The report found that Israeli forces had come under mortar fire from Palestinian militants in the area. Without air surveillance available, they responded to the source of fire, launching a total of 15 mortar shells over an 18-minute period, according to the report. The probe cleared the military personnel of any wrongdoing, finding no evidence of criminal misconduct.

Amid the chaos on that Shijaiyah rooftop, Al Selek said he first found his five-year-old son, Abdul Haleem, still breathing among what he described as “piles of flesh with open skulls.”

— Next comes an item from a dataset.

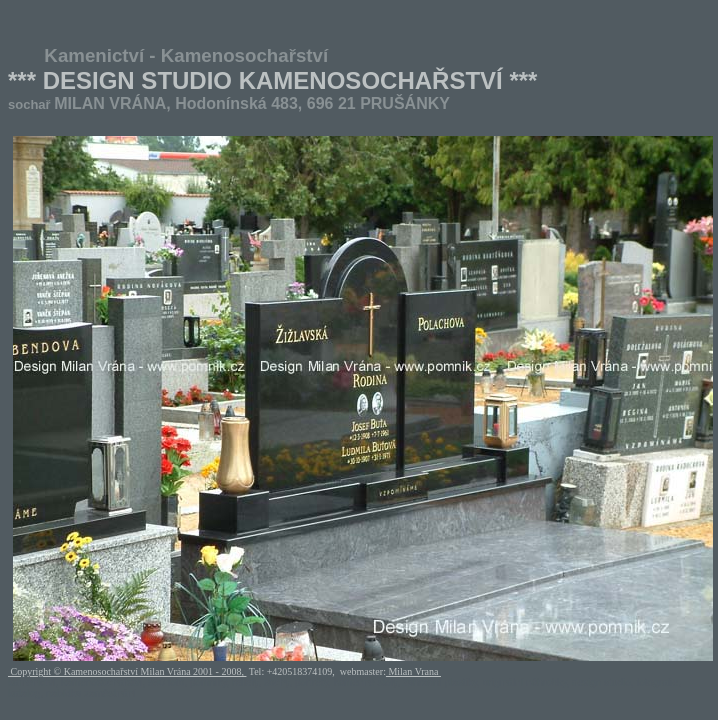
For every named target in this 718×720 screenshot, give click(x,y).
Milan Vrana (413, 671)
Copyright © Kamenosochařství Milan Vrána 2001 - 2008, (127, 671)
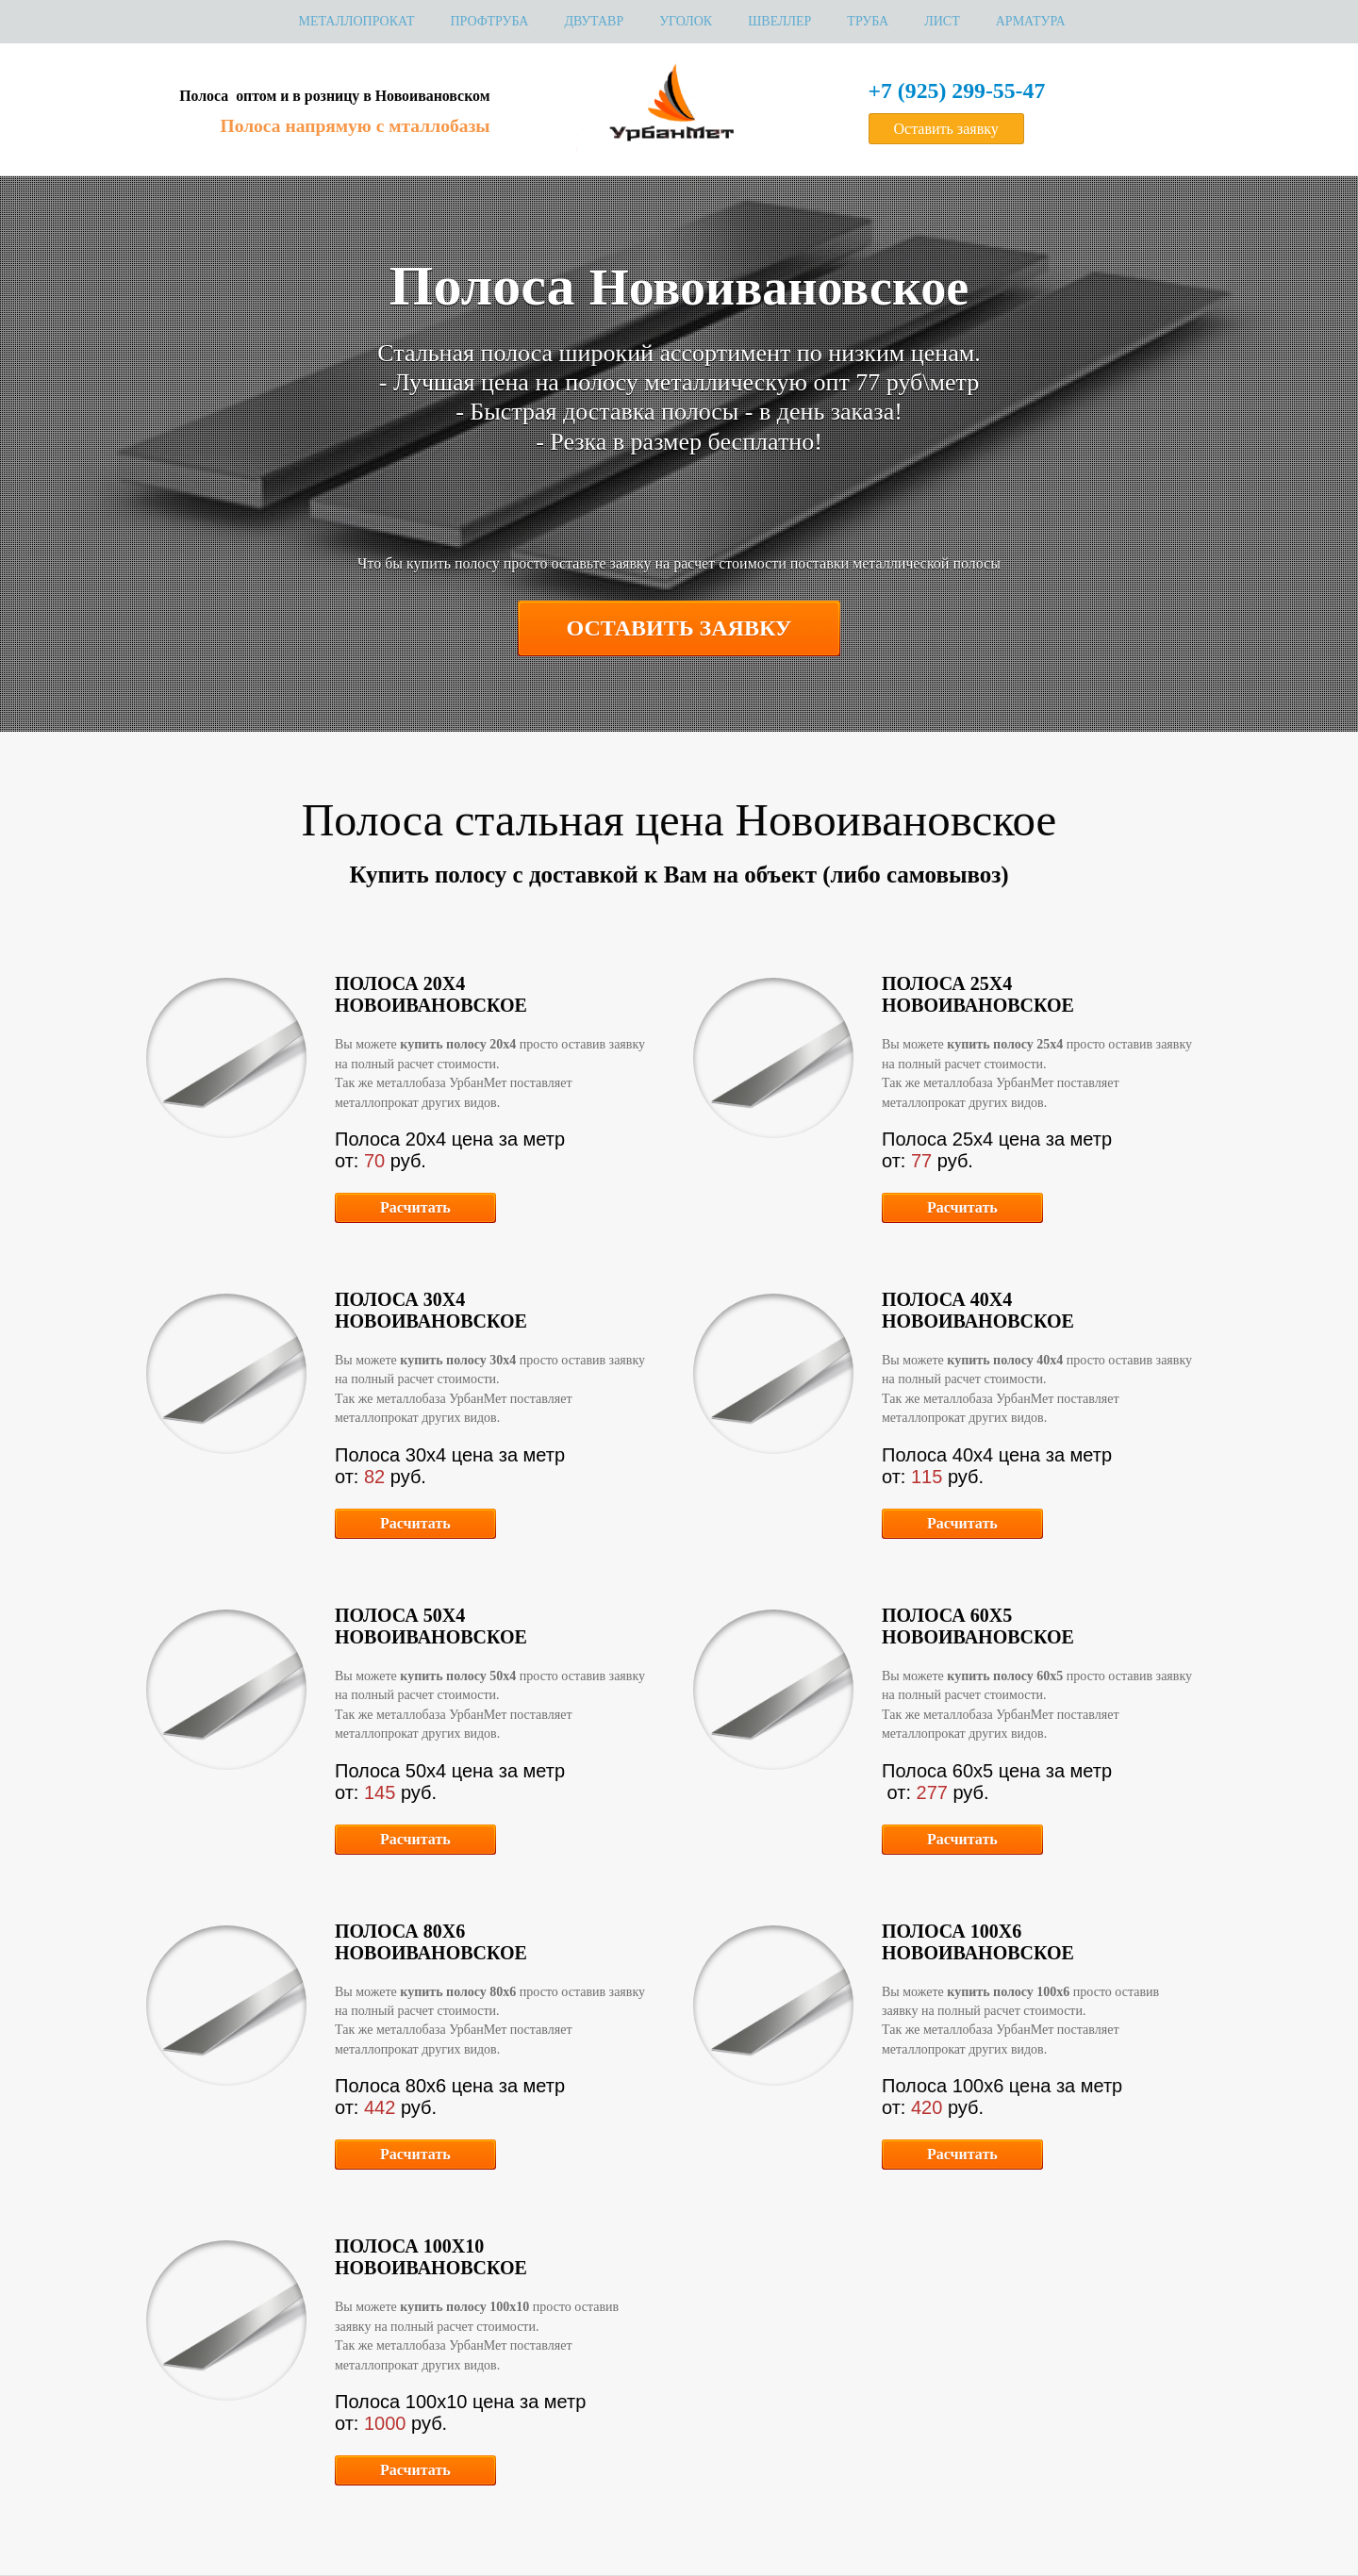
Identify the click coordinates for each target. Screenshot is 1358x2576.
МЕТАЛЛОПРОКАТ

He rushed him downstairs and outside to an ambulance, then he ran back to the roof and repeated the grim task, carrying the lifeless body of his youngest son, Abdul Aziz. Grief overcame him when he saw the remains of his eight-year-old daughter, Omeneya, but he could not carry her down.

As he stepped out of the ambulance for a second time to get back to the roof, a white flash signalled a new barrage of shelling. He was knocked down and the explosion severed his right leg below the knee. He thought he would die and he professed his faith before he cried out for help.

By the time the shelling stopped, at least 30 people were dead, including 10 members of Al Selek’s extended family — eight of them children.

“This is one of the most horrible crimes in Gaza,” said Mohammad Al Alami, a lawyer at the independent Gaza-based Palestinian Centre for Human Rights.

Families like the Al Seleks had thought they would be spared from the fighting — and even sheltered relatives from across Gaza because their block’s narrow alleyways were far from the front lines.

“Nobody ever thought this neighbourhood would be hit and I just don’t know how it happened,” said Bilal Humaid, who lost his 55-year-old father, Rajab, in the Shijaiyah shelling.

Bilal, 22, chokes up, remembering that day. Once his father heard the shells hit, he rushed out to help his neighbours, only to be wounded himself by another incoming shell, minutes later.

Gasping for air, Rajab lay among other victims, waiting for help. The smell of rust filled the air as blood mixed with petrol and dirt. The wounded cried out for help. Medics with stretchers struggled to navigate the uneven pavement, carrying out triage, selecting those who still had a chance and leaving those who were beyond help.

Rajab was taken to a hospital where he survived for five more days before he died of his wounds.

“People were coming to stay here, saying this is a safe neighbourhood,” Bilal said. “But for months after the strike, the spirit of the community was gone.”